A strange hybrid of fly-on-the-wall documentary with fictional psychosexual melodrama, A Bigger Splash focuses on famed artist David Hockney during the fallout of his breakup with Peter Scheslinger and the creation of his iconic “swimming pool” paintings.

On the one hand it is very intimate and insular and on the other very operatic. At times it’s your standard doc – handheld, loose-focus close ups of pondering faces – and at others it feels like one of those Polanski-does-Hitchcock sexual thrillers. The music is BIG and bombastic, all strings and booming bass notes. The depiction of the gay social-scene feels very progressive too. This is a film full to the brim of naked asses and dangling dicks (Hockney’s included), as well as simulated male-on-male sexual antics. It’s not trying to be controversial or explicit either, but rather an attempt at portraying Hockney’s world and worldview as accurately as possible. It unashamedly looks at the world through a gay – without being sensational – lens and is all the better for it.
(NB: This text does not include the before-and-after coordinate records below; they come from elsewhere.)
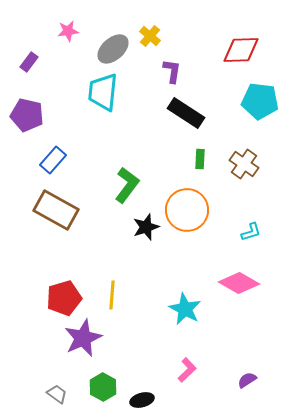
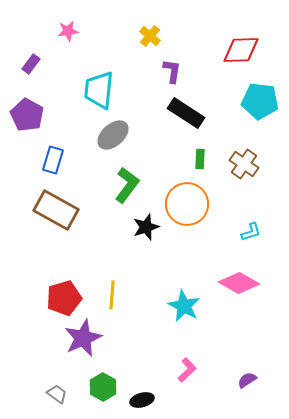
gray ellipse: moved 86 px down
purple rectangle: moved 2 px right, 2 px down
cyan trapezoid: moved 4 px left, 2 px up
purple pentagon: rotated 16 degrees clockwise
blue rectangle: rotated 24 degrees counterclockwise
orange circle: moved 6 px up
cyan star: moved 1 px left, 3 px up
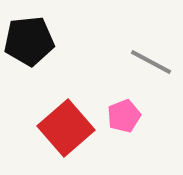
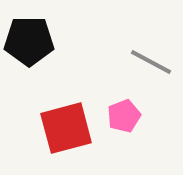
black pentagon: rotated 6 degrees clockwise
red square: rotated 26 degrees clockwise
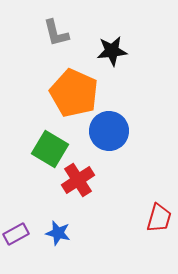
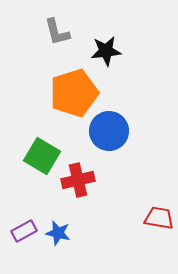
gray L-shape: moved 1 px right, 1 px up
black star: moved 6 px left
orange pentagon: rotated 30 degrees clockwise
green square: moved 8 px left, 7 px down
red cross: rotated 20 degrees clockwise
red trapezoid: rotated 96 degrees counterclockwise
purple rectangle: moved 8 px right, 3 px up
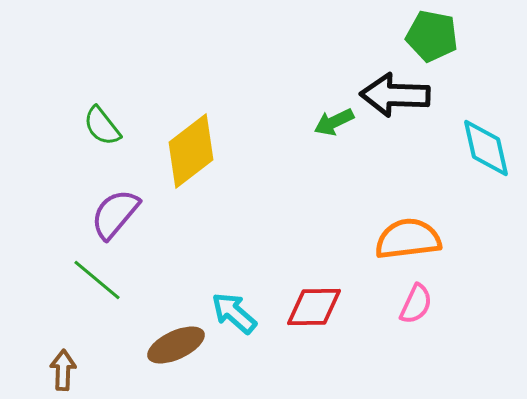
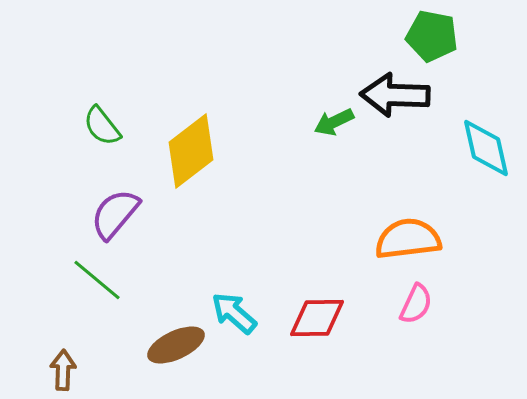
red diamond: moved 3 px right, 11 px down
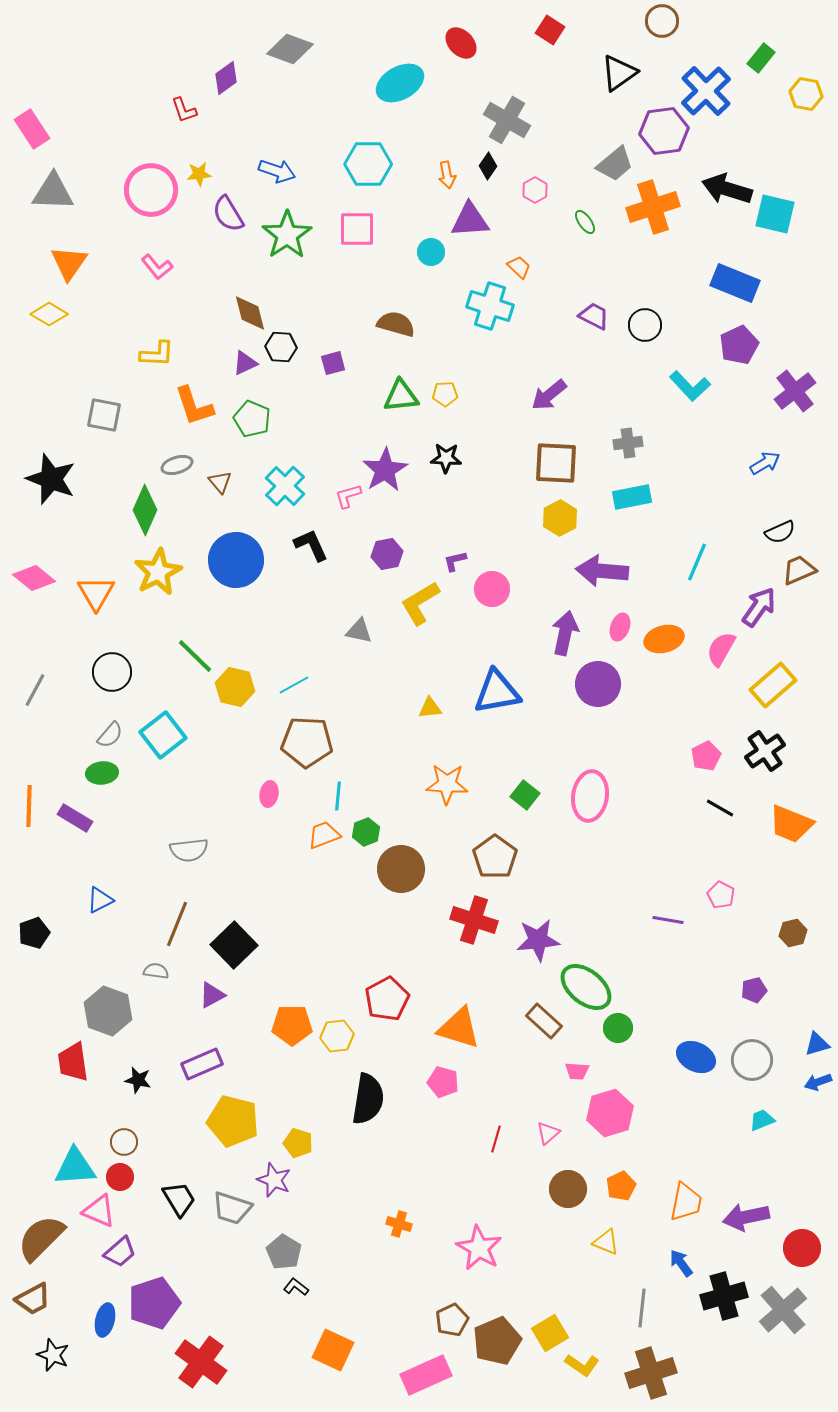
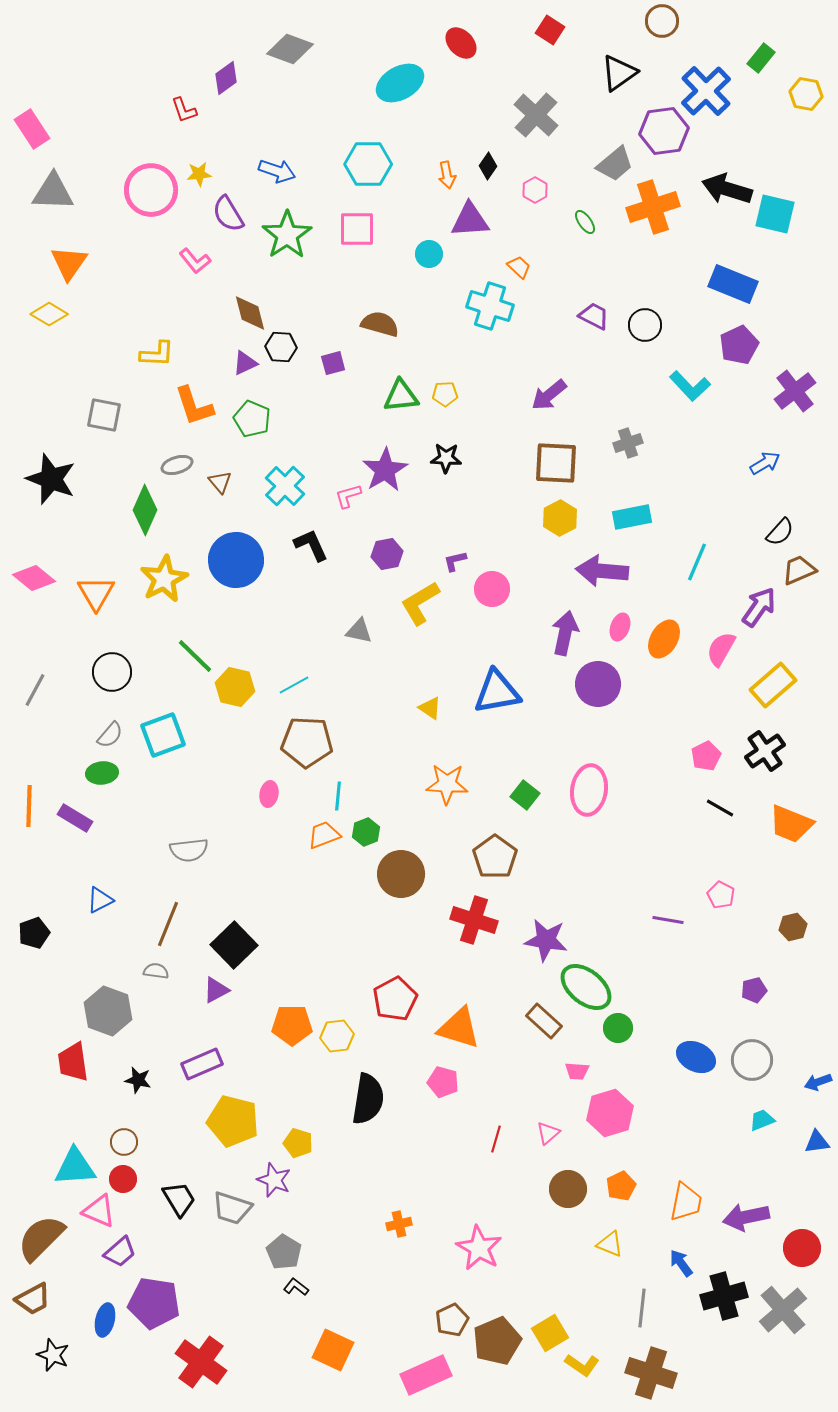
gray cross at (507, 120): moved 29 px right, 5 px up; rotated 12 degrees clockwise
cyan circle at (431, 252): moved 2 px left, 2 px down
pink L-shape at (157, 267): moved 38 px right, 6 px up
blue rectangle at (735, 283): moved 2 px left, 1 px down
brown semicircle at (396, 324): moved 16 px left
gray cross at (628, 443): rotated 12 degrees counterclockwise
cyan rectangle at (632, 497): moved 20 px down
black semicircle at (780, 532): rotated 24 degrees counterclockwise
yellow star at (158, 572): moved 6 px right, 7 px down
orange ellipse at (664, 639): rotated 45 degrees counterclockwise
yellow triangle at (430, 708): rotated 40 degrees clockwise
cyan square at (163, 735): rotated 18 degrees clockwise
pink ellipse at (590, 796): moved 1 px left, 6 px up
brown circle at (401, 869): moved 5 px down
brown line at (177, 924): moved 9 px left
brown hexagon at (793, 933): moved 6 px up
purple star at (538, 940): moved 8 px right; rotated 15 degrees clockwise
purple triangle at (212, 995): moved 4 px right, 5 px up
red pentagon at (387, 999): moved 8 px right
blue triangle at (817, 1044): moved 98 px down; rotated 8 degrees clockwise
red circle at (120, 1177): moved 3 px right, 2 px down
orange cross at (399, 1224): rotated 30 degrees counterclockwise
yellow triangle at (606, 1242): moved 4 px right, 2 px down
purple pentagon at (154, 1303): rotated 27 degrees clockwise
brown cross at (651, 1373): rotated 36 degrees clockwise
I’m not a Hockney expert by any means, far from it in fact, but the very idea of this movie is what drew me to it. It isn’t an educational work – you’ll know as much about David Hockney by the end as you did going in – but as a semi-experimental portrait of an artist during a key creative period it is wholly fascinating and unique. The blurring of the real and the manufactured is very well done (is this the first precursor to reality TV as we know it today?) and at a certain point you realise the whole thing is an illusion, not necessarily meant to be taken at face value but as a complimentary work to go alongside Hockney’s own. Also as a document of a specific lifestyle – the professional and social art world in 70s England – it is historically worthwhile.